Ce test dépiste le Covid-19 dans les glaires en 30 secondes

27 Oct 2020 - Carlito

0 commentaire(s)
© fernandozhiminaicela – Pixabay

L’Iran est-il parvenu à inventer le test non-invasif le plus efficace ? Alors que le nombre de malades du COVID-19 continue de gonfler en Europe et dans d’autres régions du monde comme ce pays du Moyen-Orient, les techniques de dépistage sont de plus en plus mobilisées pour estimer avec précision l’ampleur de la pandémie. Aujourd’hui, plusieurs techniques différentes existent mais la plupart sont invasives. Le test PCR (qui reconnaît spécifiquement les caractéristiques génétiques des particules virales) demande, par exemple, que le patient accepte qu’un écouvillon plonge dans ses narines jusque dans son pharynx. Les tests sérologique et antigénique nécessitent une prise de sang – afin d’analyser si celui-ci comporte des anti-corps spécifiquement fabriqués contre le COVID-19, dans le premier cas, ou s’il présente des structures moléculaires typiques du virus. Gizmodo rapporte que des chercheurs de l’université de Téhéran sont parvenus à trouver une alternative.
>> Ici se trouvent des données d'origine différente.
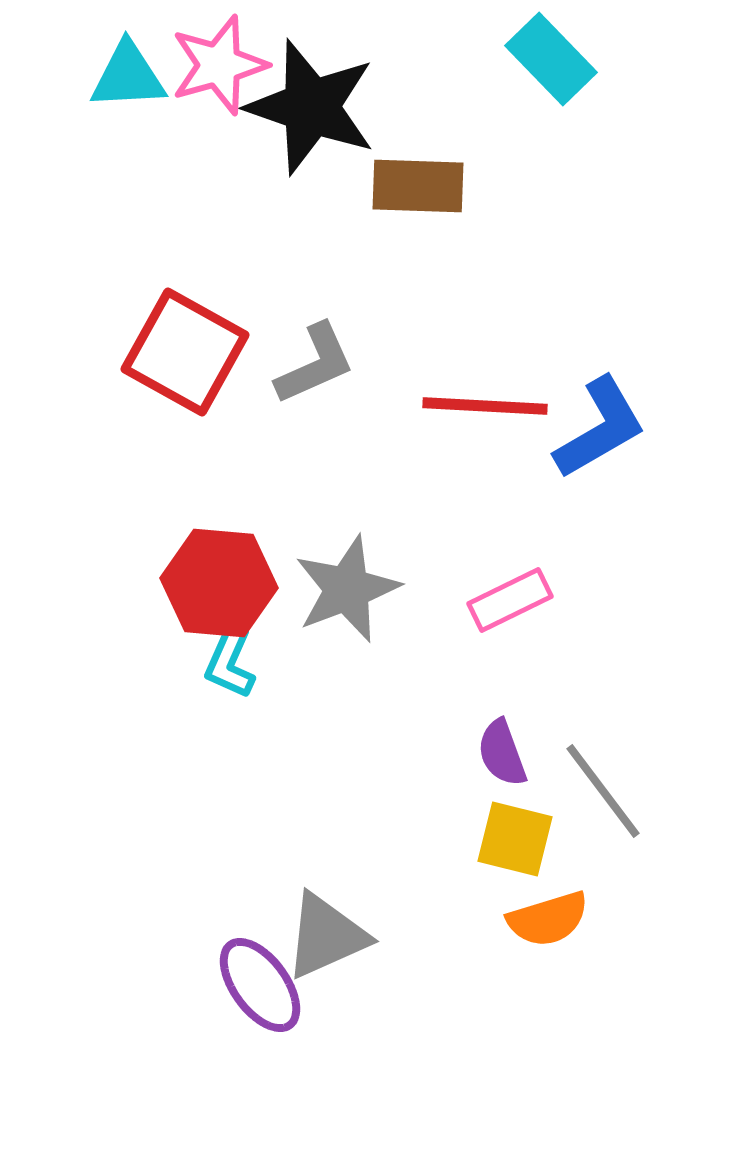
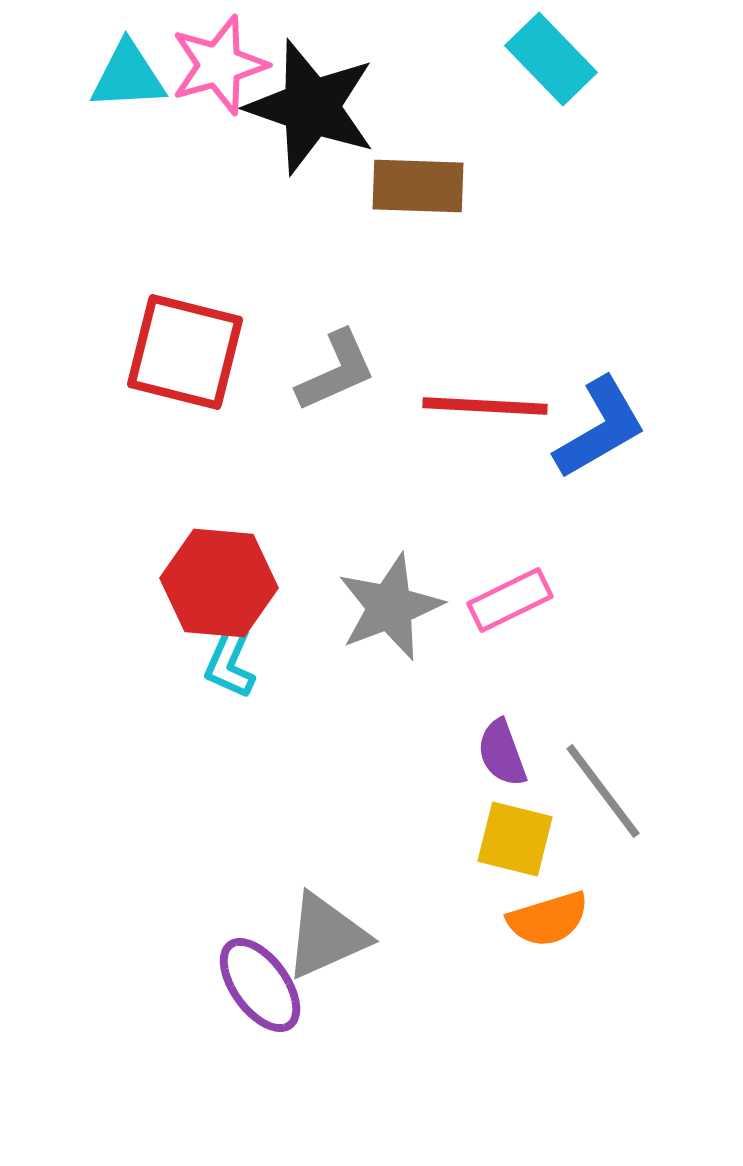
red square: rotated 15 degrees counterclockwise
gray L-shape: moved 21 px right, 7 px down
gray star: moved 43 px right, 18 px down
Mohammad Abdolahad et ses collègues ont pris comme objet de test non pas la salive ou le mucus nasal mais les expectorations bronchiques, aussi appelées glaires. Celles-ci sont produites par une toux grasse, capable de décrocher le mucus collé aux parois respiratoires. Après plusieurs grandes inspirations et un rinçage buccal, le patient expectore et crache donc des glaires. Les chercheurs iraniens utilisent alors une électrode constituée de plusieurs tubes capables de détecter le taux de molécules d’oxygène chargées électriquement contenus dans les glaires. En effet, une inflammation des poumons et des bronches entraînent la formation de molécules appelées « dérivés réactifs de l’oxygène » (comme l’O2) ou ROS. Selon les chercheurs, une inflammation due à une infection au COVID-19 se traduit par une concentration très précise de ROS, qu’ils ont pu mesurer auprès de 300 patients, positifs ou négatifs au COVID-19. L’électrode serait capable de détecter la concentration spécifique de ROS en moins de 30 secondes. Leur système, appelé RDSS (pour ROS Detector in Sputum Sample), n’est actuellement exploité que par quelques hôpitaux de la capitale iranienne. Mais alors que la grippe saisonnière pointe le bout de son nez, un tel système non-invasif pourrait commencer à faire ses preuves à l’international et permettre de différencier plus facilement les deux virus.